5e zondag van de paastijd

KerkjaarCyclus: B

Intredelied:
402 Zingt voor de Heer een nieuw gezang
578 Volk van God
Antwoordpsalm:
P25 5e zondag van de paastijd - B
Alleluia-vers:
4c Alleluia — Ik ben de ware wijnstok
Bij de bereiding van de gaven:
548 Zo lief heeft God de wereld
757 Het woord, het goede woord van God
Communiezang:
757 Het woord, het goede woord van God
779 Ik ben de wijnstok
Slotlied:
728 U kennen, uit en tot U leven
Gregoriaans:
53 Kyriale I


Inhoudelijk aansluitend bij de tweede lezing:
- ZJ 548 Zo lief heeft God de wereld gehad (vooral str. 4)

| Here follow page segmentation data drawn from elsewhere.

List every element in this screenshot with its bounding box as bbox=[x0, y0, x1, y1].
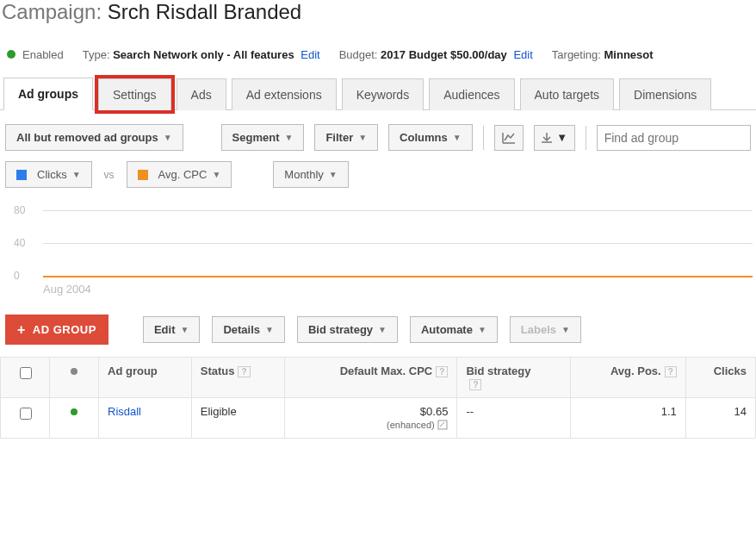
tab-auto-targets[interactable]: Auto targets bbox=[520, 78, 615, 110]
help-icon[interactable]: ? bbox=[238, 366, 250, 377]
cell-default-max-cpc: $0.65 (enhanced) bbox=[284, 398, 457, 439]
caret-down-icon: ▼ bbox=[72, 170, 81, 179]
campaign-targeting: Targeting: Minnesot bbox=[552, 48, 654, 61]
edit-type-link[interactable]: Edit bbox=[301, 48, 319, 61]
tab-ads[interactable]: Ads bbox=[177, 78, 226, 110]
title-value: Srch Risdall Branded bbox=[108, 0, 301, 23]
col-default-max-cpc[interactable]: Default Max. CPC? bbox=[284, 358, 457, 398]
caret-down-icon: ▼ bbox=[164, 133, 172, 142]
chart-area: 80 40 0 bbox=[43, 200, 753, 286]
ad-group-table: Ad group Status? Default Max. CPC? Bid s… bbox=[0, 357, 756, 439]
tab-audiences[interactable]: Audiences bbox=[429, 78, 514, 110]
search-input[interactable] bbox=[597, 125, 751, 151]
bid-strategy-dropdown[interactable]: Bid strategy▼ bbox=[297, 316, 398, 343]
row-checkbox[interactable] bbox=[20, 408, 32, 420]
action-bar: + AD GROUP Edit▼ Details▼ Bid strategy▼ … bbox=[0, 299, 756, 357]
tab-ad-extensions[interactable]: Ad extensions bbox=[232, 78, 337, 110]
cell-status: Eligible bbox=[191, 398, 284, 439]
caret-down-icon: ▼ bbox=[358, 133, 367, 142]
blue-swatch-icon bbox=[16, 170, 27, 180]
orange-swatch-icon bbox=[138, 170, 148, 180]
date-range-dropdown[interactable]: Monthly ▼ bbox=[273, 161, 348, 188]
tab-keywords[interactable]: Keywords bbox=[342, 78, 424, 110]
caret-down-icon: ▼ bbox=[453, 133, 462, 142]
chart-x-label: Aug 2004 bbox=[43, 283, 756, 296]
col-ad-group[interactable]: Ad group bbox=[99, 358, 192, 398]
caret-down-icon: ▼ bbox=[378, 325, 387, 334]
tab-bar: Ad groups Settings Ads Ad extensions Key… bbox=[0, 77, 756, 110]
y-tick: 40 bbox=[14, 237, 25, 249]
y-tick: 80 bbox=[14, 204, 25, 216]
tab-dimensions[interactable]: Dimensions bbox=[619, 78, 711, 110]
metric-selector-row: Clicks ▼ vs Avg. CPC ▼ Monthly ▼ bbox=[0, 159, 756, 195]
labels-dropdown[interactable]: Labels▼ bbox=[510, 316, 581, 343]
tab-settings[interactable]: Settings bbox=[98, 78, 171, 110]
edit-dropdown[interactable]: Edit▼ bbox=[143, 316, 200, 343]
cell-clicks: 14 bbox=[685, 398, 755, 439]
filter-dropdown[interactable]: Filter▼ bbox=[314, 124, 378, 151]
status-column-icon bbox=[71, 368, 77, 375]
caret-down-icon: ▼ bbox=[329, 170, 338, 179]
columns-dropdown[interactable]: Columns▼ bbox=[388, 124, 473, 151]
help-icon[interactable]: ? bbox=[665, 366, 677, 377]
metric-b-dropdown[interactable]: Avg. CPC ▼ bbox=[127, 161, 232, 188]
download-button[interactable]: ▼ bbox=[534, 125, 575, 151]
table-row: Risdall Eligible $0.65 (enhanced) -- 1.1… bbox=[1, 398, 756, 439]
divider bbox=[483, 126, 484, 150]
svg-rect-0 bbox=[438, 421, 447, 429]
scope-dropdown[interactable]: All but removed ad groups▼ bbox=[5, 124, 183, 151]
caret-down-icon: ▼ bbox=[265, 325, 274, 334]
campaign-type: Type: Search Network only - All features… bbox=[83, 48, 320, 61]
title-label: Campaign: bbox=[2, 0, 108, 23]
help-icon[interactable]: ? bbox=[436, 366, 448, 377]
campaign-status: Enabled bbox=[7, 48, 64, 61]
divider bbox=[586, 126, 586, 150]
select-all-checkbox[interactable] bbox=[20, 367, 32, 379]
caret-down-icon: ▼ bbox=[180, 325, 189, 334]
add-ad-group-button[interactable]: + AD GROUP bbox=[5, 315, 108, 345]
status-dot-icon bbox=[7, 50, 15, 59]
automate-dropdown[interactable]: Automate▼ bbox=[410, 316, 498, 343]
col-clicks[interactable]: Clicks bbox=[685, 358, 755, 398]
vs-label: vs bbox=[104, 169, 115, 181]
cell-avg-pos: 1.1 bbox=[570, 398, 685, 439]
campaign-info-bar: Enabled Type: Search Network only - All … bbox=[0, 33, 756, 77]
y-tick: 0 bbox=[14, 270, 20, 282]
campaign-budget: Budget: 2017 Budget $50.00/day Edit bbox=[339, 48, 533, 61]
toolbar: All but removed ad groups▼ Segment▼ Filt… bbox=[0, 110, 756, 159]
segment-dropdown[interactable]: Segment▼ bbox=[221, 124, 305, 151]
metric-a-dropdown[interactable]: Clicks ▼ bbox=[5, 161, 92, 188]
cell-bid-strategy: -- bbox=[457, 398, 571, 439]
edit-budget-link[interactable]: Edit bbox=[513, 48, 532, 61]
caret-down-icon: ▼ bbox=[478, 325, 486, 334]
tab-ad-groups[interactable]: Ad groups bbox=[3, 78, 93, 110]
caret-down-icon: ▼ bbox=[212, 170, 220, 179]
table-header-row: Ad group Status? Default Max. CPC? Bid s… bbox=[1, 358, 756, 398]
ad-group-link[interactable]: Risdall bbox=[108, 405, 141, 418]
edit-inline-icon[interactable] bbox=[437, 420, 448, 430]
caret-down-icon: ▼ bbox=[556, 131, 567, 144]
caret-down-icon: ▼ bbox=[285, 133, 294, 142]
status-dot-icon bbox=[71, 408, 77, 415]
download-icon bbox=[541, 132, 553, 144]
details-dropdown[interactable]: Details▼ bbox=[212, 316, 285, 343]
help-icon[interactable]: ? bbox=[469, 379, 481, 390]
caret-down-icon: ▼ bbox=[561, 325, 570, 334]
chart-icon bbox=[502, 132, 516, 144]
chart-toggle-button[interactable] bbox=[494, 125, 524, 151]
page-title: Campaign: Srch Risdall Branded bbox=[0, 0, 756, 33]
col-bid-strategy[interactable]: Bid strategy? bbox=[457, 358, 571, 398]
col-avg-pos[interactable]: Avg. Pos.? bbox=[570, 358, 685, 398]
col-status[interactable]: Status? bbox=[191, 358, 284, 398]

Inhoudelijk aansluitend bij de evangelielezing:
- ZJ 779 Ik ben de wijnstok
- ZJ 728 U kennen, uit en tot U leven (str. 1,5,7)

Overeenkomend met het introïtus Cantate zingen wij als intredezang: Zingt voor de Heer een nieuw gezang (402). Het is een prachtig lied van verwondering en vreugde om al wat de Heer in zijn paasmysterie aan ons gedaan heeft: “Het is vol wonderen om u heen”.

In de Handelingen van de Apostelen (eerste lezing) gaat het vandaag over het eerste optreden van Paulus. De jonge Kerk breidt zich zienderogen uit. Een passend antwoord op deze lezing is de antwoordpsalm 22 met als keervers: Voor heel de menigte zal ik U prijzen (P 25). Dezelfde toon klinkt door in lied 427: Laat groot en klein nu vrolijk zijn, jubelend God dank bewijzen. Men zal zeker strofe 3 zingen: Gij, christenen, laat uw woord en daad zijn overwinning belijden.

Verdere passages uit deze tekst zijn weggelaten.